Rather, plaintiffs point only to MSO's alleged control of physician
contracts with MMM, which plaintiffs in turn describe as "one of
the largest Medicare Advantage providers in Puerto Rico." This
misalignment between the relevant market as defined in the amended
complaint and the allegations of MMM's size in a much wider market
eschewed by the amended complaint leaves the amended complaint
well short of alleging at least some facts making it plausible
that plaintiffs will present a "showing of foreclosure of
substantial dimensions" that is "the essential basis . . . for an
attack on an exclusivity clause." U.S. Healthcare, Inc.,
986 F.2d at 596-597; see Am. Express,
138 S. Ct. at 2284(plaintiffs must
demonstrate that defendant's decision to exclusively purchase from
one provider could possibly have "a substantial anticompetitive
effect that harms consumers in the relevant market"). Simply put,
the amended complaint does not allege facts plausibly pointing to
- 29 - any substantial degree of foreclosure of the alleged market.6 As
such, it fails to allege a violation of either sections 1 or 2 of
the Sherman Act. See, e.g., E. Food Servs,
357 F.3d at 8-9.
IV.
We therefore reverse the district court's order
dismissing plaintiffs' federal antitrust claims concerning the
arrangement between Triple-S and Urologics, and affirm the
district court's order dismissing plaintiffs' federal antitrust
claims concerning the arrangement between MSO and Urologics.

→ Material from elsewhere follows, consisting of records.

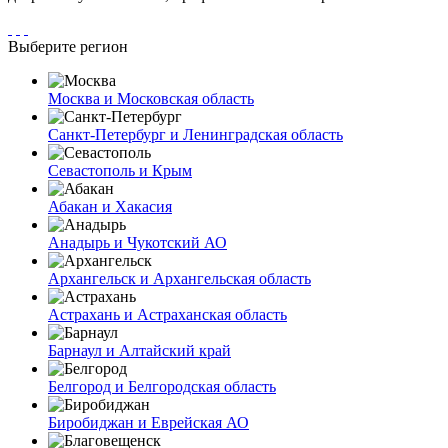
Выберите регион
Москва и Московская область
Санкт-Петербург и Ленинградская область
Севастополь и Крым
Абакан и Хакасия
Анадырь и Чукотский АО
Архангельск и Архангельская область
Астрахань и Астраханская область
Барнаул и Алтайский край
Белгород и Белгородская область
Биробиджан и Еврейская АО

Because we find that the federal claims of the plaintiffs who
challenge the Triple-S/Urologics arrangement were improperly
dismissed, we also vacate the district court's decision to decline
to exercise supplemental jurisdiction over the Commonwealth law
claims of those plaintiffs. The parties will bear their own costs.
6 Even as to this different, wider market, plaintiffs' allegation is the equivalent of saying that there are an uncertain number of potential purchasers in the market, with some unknown number being among the largest, and MMM is just one of those.